Le logement n’a plus, depuis longtemps, de statut clair dans la politique générale du pays. Plus précisément, il n’a pas de statut à part entière, tantôt invoqué au titre de la politique économique, tantôt au titre de la politique sociale, tantôt désormais au titre de la préoccupation environnementale. Sans aucun mépris pour les personnalités à qui ce portefeuille est confié depuis deux décennies, on voit bien deux indices de la considération dégradée de ce dossier : il n’est pas donné à des ténors, mais plutôt à des responsables qui font leurs classes et pour qui c’est le premier portefeuille, et en outre le ministre en charge du Logement vient parmi les derniers dans les organigrammes gouvernementaux des équipes constituées ces vingt ans passées.

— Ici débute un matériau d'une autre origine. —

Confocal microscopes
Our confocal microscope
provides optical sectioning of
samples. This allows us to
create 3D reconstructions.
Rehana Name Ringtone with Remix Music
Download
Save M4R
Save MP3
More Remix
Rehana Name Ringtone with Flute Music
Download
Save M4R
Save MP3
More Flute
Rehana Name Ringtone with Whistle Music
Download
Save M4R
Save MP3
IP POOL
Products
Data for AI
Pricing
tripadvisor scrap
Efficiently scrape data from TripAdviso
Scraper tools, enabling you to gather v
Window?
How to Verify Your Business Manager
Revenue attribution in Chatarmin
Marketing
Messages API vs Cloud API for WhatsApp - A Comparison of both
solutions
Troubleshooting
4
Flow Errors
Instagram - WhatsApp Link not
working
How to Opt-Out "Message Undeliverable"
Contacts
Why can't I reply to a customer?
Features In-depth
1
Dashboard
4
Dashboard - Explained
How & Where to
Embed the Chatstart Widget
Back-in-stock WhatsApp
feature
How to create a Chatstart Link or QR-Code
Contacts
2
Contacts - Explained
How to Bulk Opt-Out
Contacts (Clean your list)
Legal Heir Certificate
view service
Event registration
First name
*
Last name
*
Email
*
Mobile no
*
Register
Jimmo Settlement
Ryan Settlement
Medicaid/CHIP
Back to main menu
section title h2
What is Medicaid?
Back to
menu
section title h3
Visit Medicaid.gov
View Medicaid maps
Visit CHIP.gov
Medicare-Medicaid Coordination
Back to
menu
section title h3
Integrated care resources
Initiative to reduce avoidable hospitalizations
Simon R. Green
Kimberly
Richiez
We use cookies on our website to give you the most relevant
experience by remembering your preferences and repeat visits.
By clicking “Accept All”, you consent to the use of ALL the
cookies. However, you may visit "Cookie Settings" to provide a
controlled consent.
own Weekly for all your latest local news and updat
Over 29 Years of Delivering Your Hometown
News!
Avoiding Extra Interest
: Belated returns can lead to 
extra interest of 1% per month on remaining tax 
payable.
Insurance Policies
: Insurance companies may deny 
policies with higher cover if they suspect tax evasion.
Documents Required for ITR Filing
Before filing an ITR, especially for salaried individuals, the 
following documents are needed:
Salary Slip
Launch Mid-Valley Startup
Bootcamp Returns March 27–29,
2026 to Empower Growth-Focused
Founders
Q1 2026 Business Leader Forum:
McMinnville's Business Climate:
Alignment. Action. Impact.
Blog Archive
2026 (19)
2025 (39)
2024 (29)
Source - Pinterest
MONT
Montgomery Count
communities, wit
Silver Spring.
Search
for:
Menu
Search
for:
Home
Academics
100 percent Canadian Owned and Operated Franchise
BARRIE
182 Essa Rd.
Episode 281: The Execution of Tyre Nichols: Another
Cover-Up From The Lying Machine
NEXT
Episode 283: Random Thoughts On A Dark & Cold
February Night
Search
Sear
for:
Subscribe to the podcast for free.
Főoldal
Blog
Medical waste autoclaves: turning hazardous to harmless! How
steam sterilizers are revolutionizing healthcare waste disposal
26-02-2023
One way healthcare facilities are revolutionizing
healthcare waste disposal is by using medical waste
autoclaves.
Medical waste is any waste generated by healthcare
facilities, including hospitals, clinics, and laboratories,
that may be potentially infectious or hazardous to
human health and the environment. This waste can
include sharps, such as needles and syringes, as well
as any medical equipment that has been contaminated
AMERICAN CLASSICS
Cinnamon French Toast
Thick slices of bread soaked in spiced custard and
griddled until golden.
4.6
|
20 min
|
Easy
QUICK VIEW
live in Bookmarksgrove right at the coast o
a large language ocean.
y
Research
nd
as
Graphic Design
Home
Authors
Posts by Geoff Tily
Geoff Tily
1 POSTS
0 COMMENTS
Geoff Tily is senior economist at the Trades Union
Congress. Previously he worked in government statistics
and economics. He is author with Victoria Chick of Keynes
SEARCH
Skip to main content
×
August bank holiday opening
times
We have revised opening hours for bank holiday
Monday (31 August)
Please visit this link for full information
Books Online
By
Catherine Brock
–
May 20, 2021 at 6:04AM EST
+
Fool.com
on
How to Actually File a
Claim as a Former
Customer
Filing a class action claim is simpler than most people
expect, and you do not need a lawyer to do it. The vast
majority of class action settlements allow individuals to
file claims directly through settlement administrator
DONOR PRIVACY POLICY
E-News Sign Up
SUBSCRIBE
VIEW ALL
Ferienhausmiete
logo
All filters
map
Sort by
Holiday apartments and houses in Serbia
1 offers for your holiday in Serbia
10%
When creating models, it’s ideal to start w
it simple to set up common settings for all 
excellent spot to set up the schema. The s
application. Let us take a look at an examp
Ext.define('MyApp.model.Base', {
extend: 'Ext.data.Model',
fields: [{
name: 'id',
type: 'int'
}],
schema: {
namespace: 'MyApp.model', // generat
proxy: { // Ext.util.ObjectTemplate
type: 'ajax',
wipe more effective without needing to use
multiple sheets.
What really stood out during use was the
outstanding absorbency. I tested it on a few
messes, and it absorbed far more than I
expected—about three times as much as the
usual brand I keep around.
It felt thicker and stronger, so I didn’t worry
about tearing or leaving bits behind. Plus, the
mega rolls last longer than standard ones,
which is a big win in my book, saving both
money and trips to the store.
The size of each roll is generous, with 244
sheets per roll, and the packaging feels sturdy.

Politique du logement : un constat d’échec
On pourrait tenir ces considérations pour esthétiques et considérer qu’elles n’ont pas de conséquences sur le traitement de la question du logement. Pour affirmer cela, il faudrait que la politique du logement réussisse, c’est-à-dire que la satisfaction des besoins des ménages soit assurée. Il n’en est rien et ce constat d’échec vaut pour toute la période au cours de laquelle on note une baisse d’estime politique. On ne s’étonnera pas de diagnostiquer une corrélation entre le désintérêt sensible des décideurs publics pour le sujet et l’absence d’efficacité de leur action. Trois indices que la politique du logement n’est pas à la hauteur, sans qu’il soit question de ne pas reconnaître les efforts déployés, l’authenticité des intentions et leurs résultats relatifs. Mais enfin, les faits sont têtus : la production résidentielle nouvelle en 2021 sera de l’ordre de 300 000 unités contre 450 000 nécessaires pour répondre aux évolutions démographiques et sociologiques, voire géopolitiques, relatives à l’accueil de familles étrangères. On n’évoque d’ailleurs jamais cette dimension, de crainte qu’elle n’ouvre un débat sulfureux, alors qu’elle contribue à creuser l’écart entre l’offre et la demande résidentielles et accentue les tensions. On doit aussi déplorer la perte de pouvoir d’achat liée à l’augmentation des prix ininterrompue sur la période incriminée. Certes, le préjudice le plus direct concerne encore le logement, avec des superficies inadaptées aux ménages, une balkanisation pour réagir à la cherté en cœur de métropole, et l’empêchement de trop de Français des classes intermédiaires de devenir propriétaires. Le préjudice indirect, rarement cité, affecte la consommation et par voie de conséquence la vigueur de la croissance: quand on a remboursé sa mensualité de crédit immobilier, le reste à vivre est réduit à peu et pour emprunter à une expression américaine synthétique, les accédants à la propriété sont pour la plupart « house poor », c’est-à-dire qu’ils sont incapables d’acheter même leurs meubles et de vivre décemment. Enfin, et le Président Macron avait compris que ce cancer n’était pas tolérable en prenant l’engagement de l’avoir éradiqué à la fin de son quinquennat, le sans-abrisme est le signe d’une incapacité française à donner un toit aux plus démunis.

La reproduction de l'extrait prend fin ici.